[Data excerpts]

------------------------------------

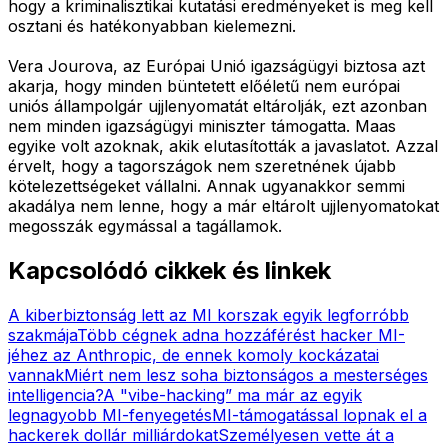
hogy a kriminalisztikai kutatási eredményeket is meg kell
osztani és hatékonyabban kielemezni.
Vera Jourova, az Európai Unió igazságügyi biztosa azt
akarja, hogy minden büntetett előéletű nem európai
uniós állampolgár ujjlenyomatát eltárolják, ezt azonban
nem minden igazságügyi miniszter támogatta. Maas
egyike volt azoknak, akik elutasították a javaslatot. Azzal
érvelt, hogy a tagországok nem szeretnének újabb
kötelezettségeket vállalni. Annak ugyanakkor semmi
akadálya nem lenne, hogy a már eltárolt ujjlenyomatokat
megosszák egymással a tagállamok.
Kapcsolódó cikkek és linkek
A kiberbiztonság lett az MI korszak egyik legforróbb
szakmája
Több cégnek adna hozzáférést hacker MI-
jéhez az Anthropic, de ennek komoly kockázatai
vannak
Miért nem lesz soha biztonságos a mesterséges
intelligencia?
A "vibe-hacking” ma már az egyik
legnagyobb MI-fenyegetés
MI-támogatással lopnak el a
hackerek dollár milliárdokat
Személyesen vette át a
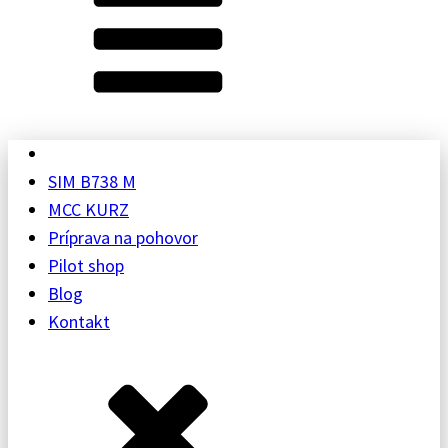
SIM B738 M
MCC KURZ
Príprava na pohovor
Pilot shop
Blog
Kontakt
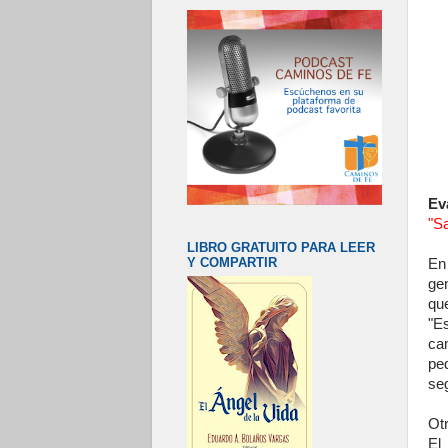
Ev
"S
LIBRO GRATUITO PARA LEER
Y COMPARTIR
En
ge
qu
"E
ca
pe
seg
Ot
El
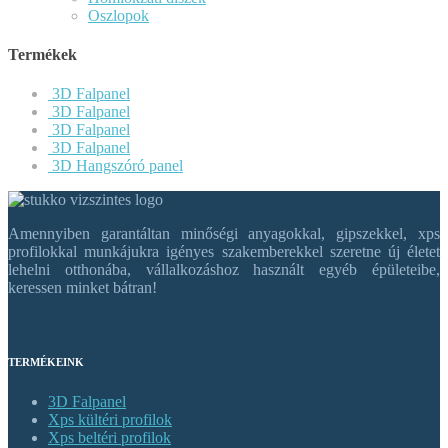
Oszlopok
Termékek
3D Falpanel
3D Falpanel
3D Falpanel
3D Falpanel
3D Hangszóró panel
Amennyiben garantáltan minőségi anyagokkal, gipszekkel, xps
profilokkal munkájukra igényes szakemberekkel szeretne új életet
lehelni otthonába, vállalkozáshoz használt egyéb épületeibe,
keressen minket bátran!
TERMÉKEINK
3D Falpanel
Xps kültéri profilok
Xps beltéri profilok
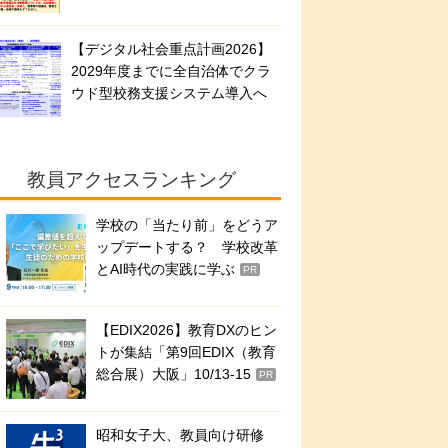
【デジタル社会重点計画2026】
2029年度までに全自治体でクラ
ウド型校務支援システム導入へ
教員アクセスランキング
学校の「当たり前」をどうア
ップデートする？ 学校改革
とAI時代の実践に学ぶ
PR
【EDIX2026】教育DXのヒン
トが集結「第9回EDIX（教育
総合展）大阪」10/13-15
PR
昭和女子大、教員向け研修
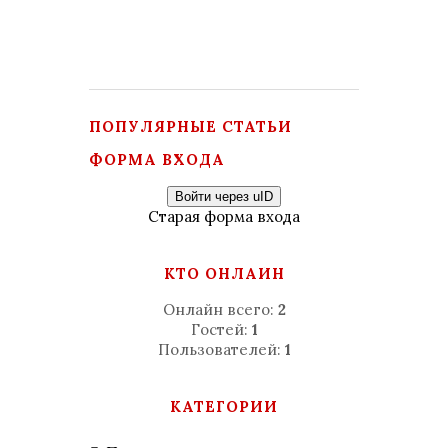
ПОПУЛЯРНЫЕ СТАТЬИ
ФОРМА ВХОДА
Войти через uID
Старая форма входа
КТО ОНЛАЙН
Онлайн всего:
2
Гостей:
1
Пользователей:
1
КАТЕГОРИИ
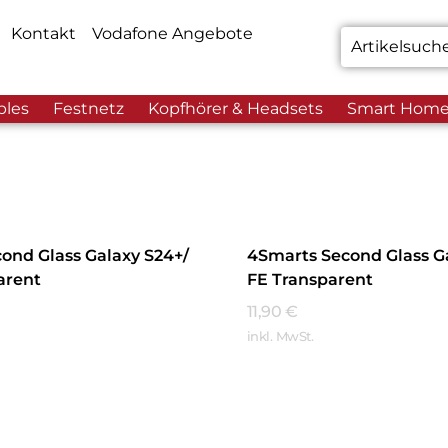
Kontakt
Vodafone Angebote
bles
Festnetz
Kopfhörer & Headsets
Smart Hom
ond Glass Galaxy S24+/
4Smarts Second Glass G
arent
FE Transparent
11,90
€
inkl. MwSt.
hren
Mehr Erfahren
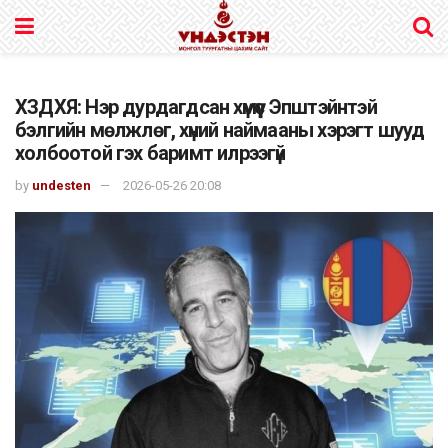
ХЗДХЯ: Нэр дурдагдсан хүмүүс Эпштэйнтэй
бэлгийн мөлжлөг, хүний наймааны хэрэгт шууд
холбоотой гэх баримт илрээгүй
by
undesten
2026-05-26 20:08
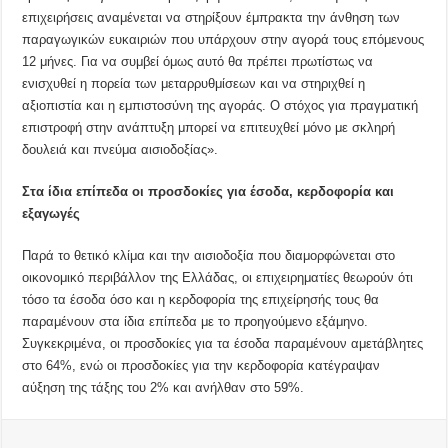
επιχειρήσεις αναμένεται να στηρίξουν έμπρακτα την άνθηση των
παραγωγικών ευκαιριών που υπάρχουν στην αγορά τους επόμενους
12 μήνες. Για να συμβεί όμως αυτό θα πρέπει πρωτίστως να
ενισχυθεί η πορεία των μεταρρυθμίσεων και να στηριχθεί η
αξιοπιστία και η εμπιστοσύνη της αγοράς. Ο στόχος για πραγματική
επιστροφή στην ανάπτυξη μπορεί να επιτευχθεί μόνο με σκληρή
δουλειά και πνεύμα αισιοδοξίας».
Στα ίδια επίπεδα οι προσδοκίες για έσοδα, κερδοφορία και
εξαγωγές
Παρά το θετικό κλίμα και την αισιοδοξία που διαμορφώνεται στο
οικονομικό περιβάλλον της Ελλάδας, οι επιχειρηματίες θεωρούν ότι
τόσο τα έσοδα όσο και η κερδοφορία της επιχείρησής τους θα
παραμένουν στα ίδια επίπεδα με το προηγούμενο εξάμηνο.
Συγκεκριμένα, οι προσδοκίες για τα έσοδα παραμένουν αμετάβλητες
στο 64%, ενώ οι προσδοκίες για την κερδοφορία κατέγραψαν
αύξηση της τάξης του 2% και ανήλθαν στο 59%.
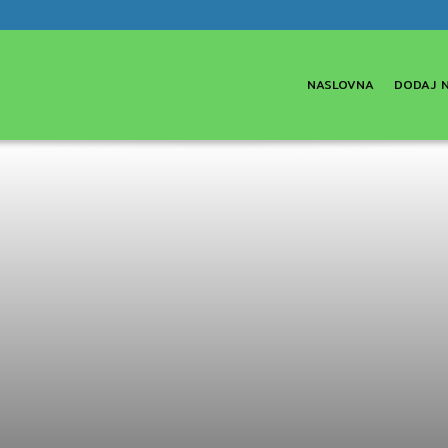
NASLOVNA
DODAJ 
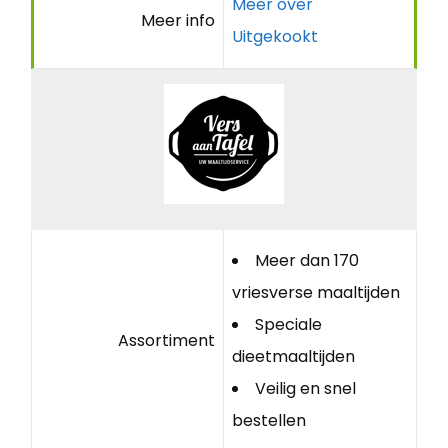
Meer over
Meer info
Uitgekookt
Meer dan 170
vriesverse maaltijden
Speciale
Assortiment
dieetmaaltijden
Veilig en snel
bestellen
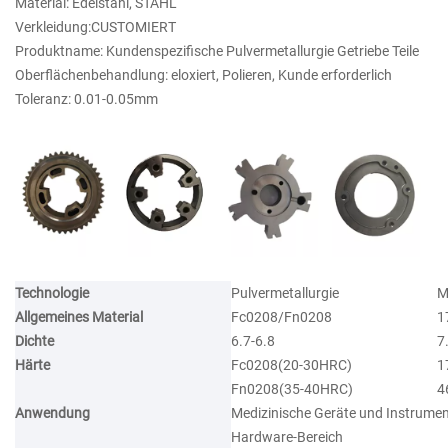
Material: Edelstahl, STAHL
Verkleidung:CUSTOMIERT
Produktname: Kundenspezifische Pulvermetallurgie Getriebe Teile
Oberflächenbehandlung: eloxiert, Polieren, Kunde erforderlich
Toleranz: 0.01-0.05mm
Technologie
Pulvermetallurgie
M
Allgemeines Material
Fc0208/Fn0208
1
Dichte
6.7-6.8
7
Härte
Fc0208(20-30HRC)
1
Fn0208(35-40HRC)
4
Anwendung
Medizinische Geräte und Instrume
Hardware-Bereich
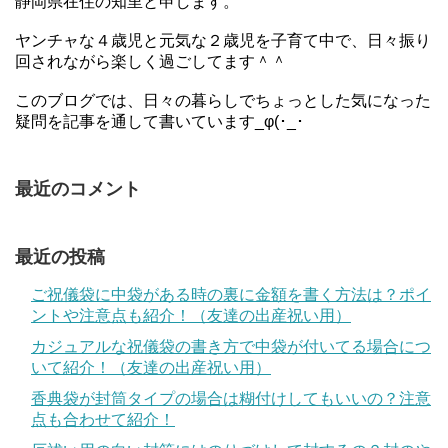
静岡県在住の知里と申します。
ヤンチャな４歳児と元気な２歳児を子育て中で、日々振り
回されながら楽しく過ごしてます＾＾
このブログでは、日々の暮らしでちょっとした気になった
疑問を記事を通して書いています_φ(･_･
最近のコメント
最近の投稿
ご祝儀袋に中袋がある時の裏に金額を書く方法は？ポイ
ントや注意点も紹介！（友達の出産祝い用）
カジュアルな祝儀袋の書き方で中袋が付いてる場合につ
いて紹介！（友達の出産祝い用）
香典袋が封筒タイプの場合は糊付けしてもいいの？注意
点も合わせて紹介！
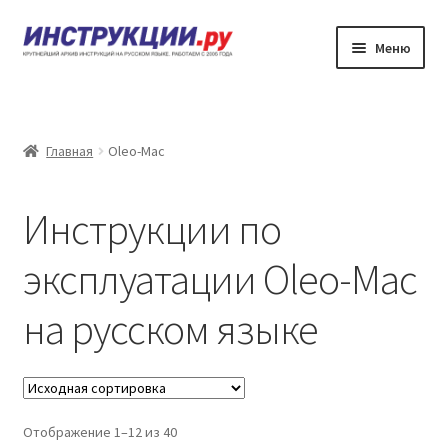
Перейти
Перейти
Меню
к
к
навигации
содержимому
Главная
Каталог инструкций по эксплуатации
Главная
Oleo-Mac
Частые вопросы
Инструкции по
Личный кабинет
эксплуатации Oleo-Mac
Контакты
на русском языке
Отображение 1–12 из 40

------------------------------------

Exercise brief ->
Leaving out any images, restate every record word for word.

Exercise response ->
hogy a kriminalisztikai kutatási eredményeket is meg kell
osztani és hatékonyabban kielemezni.
Vera Jourova, az Európai Unió igazságügyi biztosa azt
akarja, hogy minden büntetett előéletű nem európai
uniós állampolgár ujjlenyomatát eltárolják, ezt azonban
nem minden igazságügyi miniszter támogatta. Maas
egyike volt azoknak, akik elutasították a javaslatot. Azzal
érvelt, hogy a tagországok nem szeretnének újabb
kötelezettségeket vállalni. Annak ugyanakkor semmi
akadálya nem lenne, hogy a már eltárolt ujjlenyomatokat
megosszák egymással a tagállamok.
Kapcsolódó cikkek és linkek
A kiberbiztonság lett az MI korszak egyik legforróbb
szakmája
Több cégnek adna hozzáférést hacker MI-
jéhez az Anthropic, de ennek komoly kockázatai
vannak
Miért nem lesz soha biztonságos a mesterséges
intelligencia?
A "vibe-hacking” ma már az egyik
legnagyobb MI-fenyegetés
MI-támogatással lopnak el a
hackerek dollár milliárdokat
Személyesen vette át a
SIM B738 M
MCC KURZ
Príprava na pohovor
Pilot shop
Blog
Kontakt
Ev
"S
LIBRO GRATUITO PARA LEER
Y COMPARTIR
En
ge
qu
"E
ca
pe
seg
Ot
El
Oszlopok
Termékek
3D Falpanel
3D Falpanel
3D Falpanel
3D Falpanel
3D Hangszóró panel
Amennyiben garantáltan minőségi anyagokkal, gipszekkel, xps
profilokkal munkájukra igényes szakemberekkel szeretne új életet
lehelni otthonába, vállalkozáshoz használt egyéb épületeibe,
keressen minket bátran!
TERMÉKEINK
3D Falpanel
Xps kültéri profilok
Xps beltéri profilok
【デジタル社会重点計画2026】
2029年度までに全自治体でクラ
ウド型校務支援システム導入へ
教員アクセスランキング
学校の「当たり前」をどうア
ップデートする？ 学校改革
とAI時代の実践に学ぶ
PR
【EDIX2026】教育DXのヒン
トが集結「第9回EDIX（教育
総合展）大阪」10/13-15
PR
昭和女子大、教員向け研修
ПОПУЛЯРНЫЕ СТАТЬИ
ФОРМА ВХОДА
Войти через uID
Старая форма входа
КТО ОНЛАЙН
Онлайн всего:
2
Гостей:
1
Пользователей:
1
КАТЕГОРИИ
Kontakt
Vodafone Angebote
bles
Festnetz
Kopfhörer & Headsets
Smart Hom
ond Glass Galaxy S24+/
4Smarts Second Glass G
arent
FE Transparent
11,90
€
inkl. MwSt.
hren
Mehr Erfahren
ХЗДХЯ: Нэр дурдагдсан хүмүүс Эпштэйнтэй
бэлгийн мөлжлөг, хүний наймааны хэрэгт шууд
холбоотой гэх баримт илрээгүй
by
undesten
2026-05-26 20:08
επιχειρήσεις αναμένεται να στηρίξουν έμπρακτα την άνθηση των
παραγωγικών ευκαιριών που υπάρχουν στην αγορά τους επόμενους
12 μήνες. Για να συμβεί όμως αυτό θα πρέπει πρωτίστως να
ενισχυθεί η πορεία των μεταρρυθμίσεων και να στηριχθεί η
αξιοπιστία και η εμπιστοσύνη της αγοράς. Ο στόχος για πραγματική
επιστροφή στην ανάπτυξη μπορεί να επιτευχθεί μόνο με σκληρή
δουλειά και πνεύμα αισιοδοξίας».
Στα ίδια επίπεδα οι προσδοκίες για έσοδα, κερδοφορία και
εξαγωγές
Παρά το θετικό κλίμα και την αισιοδοξία που διαμορφώνεται στο
οικονομικό περιβάλλον της Ελλάδας, οι επιχειρηματίες θεωρούν ότι
τόσο τα έσοδα όσο και η κερδοφορία της επιχείρησής τους θα
παραμένουν στα ίδια επίπεδα με το προηγούμενο εξάμηνο.
Συγκεκριμένα, οι προσδοκίες για τα έσοδα παραμένουν αμετάβλητες
στο 64%, ενώ οι προσδοκίες για την κερδοφορία κατέγραψαν
αύξηση της τάξης του 2% και ανήλθαν στο 59%.
NASLOVNA
DODAJ 
Meer over
Meer info
Uitgekookt
Meer dan 170
vriesverse maaltijden
Speciale
Assortiment
dieetmaaltijden
Veilig en snel
bestellen
Material: Edelstahl, STAHL
Verkleidung:CUSTOMIERT
Produktname: Kundenspezifische Pulvermetallurgie Getriebe Teile
Oberflächenbehandlung: eloxiert, Polieren, Kunde erforderlich
Toleranz: 0.01-0.05mm
Technologie
Pulvermetallurgie
M
Allgemeines Material
Fc0208/Fn0208
1
Dichte
6.7-6.8
7
Härte
Fc0208(20-30HRC)
1
Fn0208(35-40HRC)
4
Anwendung
Medizinische Geräte und Instrume
Hardware-Bereich
静岡県在住の知里と申します。
ヤンチャな４歳児と元気な２歳児を子育て中で、日々振り
回されながら楽しく過ごしてます＾＾
このブログでは、日々の暮らしでちょっとした気になった
疑問を記事を通して書いています_φ(･_･
最近のコメント
最近の投稿
ご祝儀袋に中袋がある時の裏に金額を書く方法は？ポイ
ントや注意点も紹介！（友達の出産祝い用）
カジュアルな祝儀袋の書き方で中袋が付いてる場合につ
いて紹介！（友達の出産祝い用）
香典袋が封筒タイプの場合は糊付けしてもいいの？注意
点も合わせて紹介！
Перейти
Перейти
Меню
к
к
навигации
содержимому
Главная
Каталог инструкций по эксплуатации
Главная
Oleo-Mac
Частые вопросы
Инструкции по
Личный кабинет
эксплуатации Oleo-Mac
Контакты
на русском языке
Отображение 1–12 из 40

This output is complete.